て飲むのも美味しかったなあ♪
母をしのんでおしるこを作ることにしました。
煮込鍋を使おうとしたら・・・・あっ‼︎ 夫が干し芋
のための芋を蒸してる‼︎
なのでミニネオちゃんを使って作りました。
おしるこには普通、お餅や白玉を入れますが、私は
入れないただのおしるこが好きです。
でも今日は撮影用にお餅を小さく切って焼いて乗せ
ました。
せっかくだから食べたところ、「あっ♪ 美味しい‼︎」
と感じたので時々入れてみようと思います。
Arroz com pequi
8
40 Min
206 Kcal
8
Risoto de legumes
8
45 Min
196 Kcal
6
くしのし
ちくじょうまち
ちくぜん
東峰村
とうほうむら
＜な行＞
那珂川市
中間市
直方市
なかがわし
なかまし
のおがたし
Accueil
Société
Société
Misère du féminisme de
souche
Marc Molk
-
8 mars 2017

---------------

** About this exercise **
Print all of the entries exactly, leaving nothing out.

** Reply to the exercise **
て飲むのも美味しかったなあ♪
母をしのんでおしるこを作ることにしました。
煮込鍋を使おうとしたら・・・・あっ‼︎ 夫が干し芋
のための芋を蒸してる‼︎
なのでミニネオちゃんを使って作りました。
おしるこには普通、お餅や白玉を入れますが、私は
入れないただのおしるこが好きです。
でも今日は撮影用にお餅を小さく切って焼いて乗せ
ました。
せっかくだから食べたところ、「あっ♪ 美味しい‼︎」
と感じたので時々入れてみようと思います。
Arroz com pequi
8
40 Min
206 Kcal
8
Risoto de legumes
8
45 Min
196 Kcal
6
くしのし
ちくじょうまち
ちくぜん
東峰村
とうほうむら
＜な行＞
那珂川市
中間市
直方市
なかがわし
なかまし
のおがたし
Accueil
Société
Société
Misère du féminisme de
souche
Marc Molk
-
8 mars 2017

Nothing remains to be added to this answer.